Nós? por Sueli Carneiro

Foto: Marcus Steinmayer

A juíza federal Mônica Sifuentes em artigo contrário à adoção de cotas para os afro-descendentes nas universidades, no caderno Direito & Justiça do Correio Braziliense de 18 de fevereiro último, argumenta que:

Por Sueli Carneiro

(…) para nós mulheres não houve necessidade de se estipular quotas. Bastou a concorrência em igualdade de condições com os homens para que hoje fôssemos maioria em todos os cursos universitários do país.

A utilização do pronome nobre pela juíza faz supor que as mulheres são um grupo homogêneo, que compartilham igualitariamente das oportunidades sociais, em especial no que concerne ao acesso a educação.

No entanto, segundo dados do Ministério da Educação, em 2000 apenas 2,2% do contingente de formandos nas universidades eram negros, enquanto os brancos representaram 80%.

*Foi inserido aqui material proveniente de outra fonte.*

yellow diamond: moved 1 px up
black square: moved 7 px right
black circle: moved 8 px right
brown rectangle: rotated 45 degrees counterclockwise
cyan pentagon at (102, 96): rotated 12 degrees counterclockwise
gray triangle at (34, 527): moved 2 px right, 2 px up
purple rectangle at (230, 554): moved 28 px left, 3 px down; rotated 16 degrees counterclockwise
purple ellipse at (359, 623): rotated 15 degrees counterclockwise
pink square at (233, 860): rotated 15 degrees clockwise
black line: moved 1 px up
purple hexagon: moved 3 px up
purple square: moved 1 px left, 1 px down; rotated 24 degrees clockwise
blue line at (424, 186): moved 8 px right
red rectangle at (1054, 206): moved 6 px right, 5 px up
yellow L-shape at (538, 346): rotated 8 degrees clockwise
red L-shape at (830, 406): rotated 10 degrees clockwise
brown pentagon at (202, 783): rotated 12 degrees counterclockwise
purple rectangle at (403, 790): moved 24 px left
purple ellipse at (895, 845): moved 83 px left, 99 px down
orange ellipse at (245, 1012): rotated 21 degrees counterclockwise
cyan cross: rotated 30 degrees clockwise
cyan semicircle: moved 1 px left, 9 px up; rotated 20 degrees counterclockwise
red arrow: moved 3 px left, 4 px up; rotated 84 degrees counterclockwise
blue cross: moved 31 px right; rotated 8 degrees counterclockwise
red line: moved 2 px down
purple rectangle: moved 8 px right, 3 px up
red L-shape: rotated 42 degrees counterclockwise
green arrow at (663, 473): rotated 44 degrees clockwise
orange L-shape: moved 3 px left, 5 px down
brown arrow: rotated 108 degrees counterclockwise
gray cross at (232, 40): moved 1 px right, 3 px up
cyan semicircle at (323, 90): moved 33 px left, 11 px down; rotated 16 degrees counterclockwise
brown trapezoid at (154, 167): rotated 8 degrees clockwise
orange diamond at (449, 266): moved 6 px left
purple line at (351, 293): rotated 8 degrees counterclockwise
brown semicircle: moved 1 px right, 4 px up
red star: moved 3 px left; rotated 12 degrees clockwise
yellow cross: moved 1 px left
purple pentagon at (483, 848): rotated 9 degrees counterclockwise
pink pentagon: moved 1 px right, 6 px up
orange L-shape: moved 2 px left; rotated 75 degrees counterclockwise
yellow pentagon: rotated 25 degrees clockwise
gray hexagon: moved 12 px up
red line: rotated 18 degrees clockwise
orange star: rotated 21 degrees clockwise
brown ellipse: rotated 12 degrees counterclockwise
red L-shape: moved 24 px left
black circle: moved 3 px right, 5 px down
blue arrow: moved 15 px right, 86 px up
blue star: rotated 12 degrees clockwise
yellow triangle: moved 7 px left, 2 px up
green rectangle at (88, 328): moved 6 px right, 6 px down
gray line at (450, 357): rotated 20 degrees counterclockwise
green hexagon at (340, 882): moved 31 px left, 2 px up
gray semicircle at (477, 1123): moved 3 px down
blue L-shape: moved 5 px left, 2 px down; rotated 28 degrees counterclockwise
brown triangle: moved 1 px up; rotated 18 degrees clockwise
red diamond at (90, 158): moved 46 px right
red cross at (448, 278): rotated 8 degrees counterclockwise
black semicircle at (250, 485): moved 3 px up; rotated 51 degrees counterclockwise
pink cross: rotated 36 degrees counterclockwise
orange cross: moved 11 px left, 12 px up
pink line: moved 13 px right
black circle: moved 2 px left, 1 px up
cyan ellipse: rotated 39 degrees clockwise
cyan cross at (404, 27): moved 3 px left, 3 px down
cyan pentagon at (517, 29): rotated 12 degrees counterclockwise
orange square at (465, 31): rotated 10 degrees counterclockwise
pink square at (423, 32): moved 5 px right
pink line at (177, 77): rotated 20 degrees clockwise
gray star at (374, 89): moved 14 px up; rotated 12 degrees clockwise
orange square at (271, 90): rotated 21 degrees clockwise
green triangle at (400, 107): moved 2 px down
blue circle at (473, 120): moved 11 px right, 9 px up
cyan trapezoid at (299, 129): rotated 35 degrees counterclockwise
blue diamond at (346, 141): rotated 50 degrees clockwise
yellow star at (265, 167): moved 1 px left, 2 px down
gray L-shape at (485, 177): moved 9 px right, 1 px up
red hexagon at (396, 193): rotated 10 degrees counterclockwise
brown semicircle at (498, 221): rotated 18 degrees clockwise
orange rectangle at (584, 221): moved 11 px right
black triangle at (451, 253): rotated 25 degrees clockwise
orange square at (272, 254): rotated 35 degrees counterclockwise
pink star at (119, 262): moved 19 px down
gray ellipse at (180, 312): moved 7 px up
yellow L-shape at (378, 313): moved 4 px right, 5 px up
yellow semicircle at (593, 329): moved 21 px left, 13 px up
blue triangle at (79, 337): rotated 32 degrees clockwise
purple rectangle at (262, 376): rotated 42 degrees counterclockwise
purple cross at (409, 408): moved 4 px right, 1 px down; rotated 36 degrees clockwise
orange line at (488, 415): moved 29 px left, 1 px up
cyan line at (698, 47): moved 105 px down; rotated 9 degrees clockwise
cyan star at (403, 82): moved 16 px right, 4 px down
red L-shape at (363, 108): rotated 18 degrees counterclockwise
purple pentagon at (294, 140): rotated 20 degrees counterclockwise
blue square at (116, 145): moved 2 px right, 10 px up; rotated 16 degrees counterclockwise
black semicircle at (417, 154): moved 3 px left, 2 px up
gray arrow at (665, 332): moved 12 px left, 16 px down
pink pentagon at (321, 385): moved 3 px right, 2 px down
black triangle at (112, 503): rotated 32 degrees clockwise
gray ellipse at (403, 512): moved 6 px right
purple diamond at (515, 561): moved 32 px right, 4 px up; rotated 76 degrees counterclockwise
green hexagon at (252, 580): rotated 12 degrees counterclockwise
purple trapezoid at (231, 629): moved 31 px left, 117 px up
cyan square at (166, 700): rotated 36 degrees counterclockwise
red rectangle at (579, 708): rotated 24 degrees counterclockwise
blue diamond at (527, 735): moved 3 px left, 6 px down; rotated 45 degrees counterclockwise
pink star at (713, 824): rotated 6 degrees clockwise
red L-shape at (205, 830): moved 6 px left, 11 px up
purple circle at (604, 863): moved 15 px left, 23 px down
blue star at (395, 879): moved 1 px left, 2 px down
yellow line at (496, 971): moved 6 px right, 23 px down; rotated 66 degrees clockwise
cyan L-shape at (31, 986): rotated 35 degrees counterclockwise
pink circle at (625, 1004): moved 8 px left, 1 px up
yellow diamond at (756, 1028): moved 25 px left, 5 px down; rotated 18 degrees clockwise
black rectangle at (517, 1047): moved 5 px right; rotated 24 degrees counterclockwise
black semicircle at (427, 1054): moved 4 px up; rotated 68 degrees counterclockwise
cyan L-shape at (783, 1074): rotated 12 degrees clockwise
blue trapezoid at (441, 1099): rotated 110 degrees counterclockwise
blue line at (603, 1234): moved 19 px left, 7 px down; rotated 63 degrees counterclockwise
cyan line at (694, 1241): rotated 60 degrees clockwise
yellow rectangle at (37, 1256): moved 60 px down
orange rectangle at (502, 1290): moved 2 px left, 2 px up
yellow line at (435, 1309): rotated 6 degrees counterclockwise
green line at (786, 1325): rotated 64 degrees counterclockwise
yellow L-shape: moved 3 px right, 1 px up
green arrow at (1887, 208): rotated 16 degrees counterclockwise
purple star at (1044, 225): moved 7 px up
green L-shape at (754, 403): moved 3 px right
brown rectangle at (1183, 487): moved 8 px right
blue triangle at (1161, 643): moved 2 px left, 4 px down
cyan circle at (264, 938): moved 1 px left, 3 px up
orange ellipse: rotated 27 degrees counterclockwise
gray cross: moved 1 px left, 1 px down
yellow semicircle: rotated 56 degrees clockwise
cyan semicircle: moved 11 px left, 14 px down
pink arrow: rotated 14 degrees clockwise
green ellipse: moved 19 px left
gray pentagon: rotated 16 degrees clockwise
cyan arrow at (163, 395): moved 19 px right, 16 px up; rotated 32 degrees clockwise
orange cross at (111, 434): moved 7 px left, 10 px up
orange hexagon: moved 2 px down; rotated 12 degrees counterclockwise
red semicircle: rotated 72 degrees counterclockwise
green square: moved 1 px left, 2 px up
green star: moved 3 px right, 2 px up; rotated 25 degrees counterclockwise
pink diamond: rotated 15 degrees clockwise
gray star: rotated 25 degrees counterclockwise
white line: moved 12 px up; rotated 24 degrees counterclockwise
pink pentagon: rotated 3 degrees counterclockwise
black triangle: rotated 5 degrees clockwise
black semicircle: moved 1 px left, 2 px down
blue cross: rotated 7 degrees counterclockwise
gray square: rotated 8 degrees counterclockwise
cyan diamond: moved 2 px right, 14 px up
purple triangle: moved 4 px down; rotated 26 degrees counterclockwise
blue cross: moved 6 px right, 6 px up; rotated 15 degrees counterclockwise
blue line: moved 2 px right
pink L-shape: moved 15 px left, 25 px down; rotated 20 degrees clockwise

O argumento da juíza não leva em conta o fato dos homens entrarem mais cedo do que as mulheres no mercado de trabalho com prejuízos para a sua permanência no sistema educacional e que apesar disso, os estudos recentes sobre a mulher no mercado de trabalho revelam que elas precisam de uma vantagem de cinco anos de escolaridade para alcançar a mesma probabilidade que os homens tem de obter um emprego no setor formal. Para as mulheres negras alcançarem os mesmos padrões salariais das mulheres brancas com quatro a sete anos de estudos elas precisam de mais quatro anos de instrução, ou seja de oito a onze anos de estudos. Essa é a igualdade de gênero e de raça instituídas no mercado de trabalho e o retorno que as mulheres, sobretudo as negras, têm do seu esforço educacional.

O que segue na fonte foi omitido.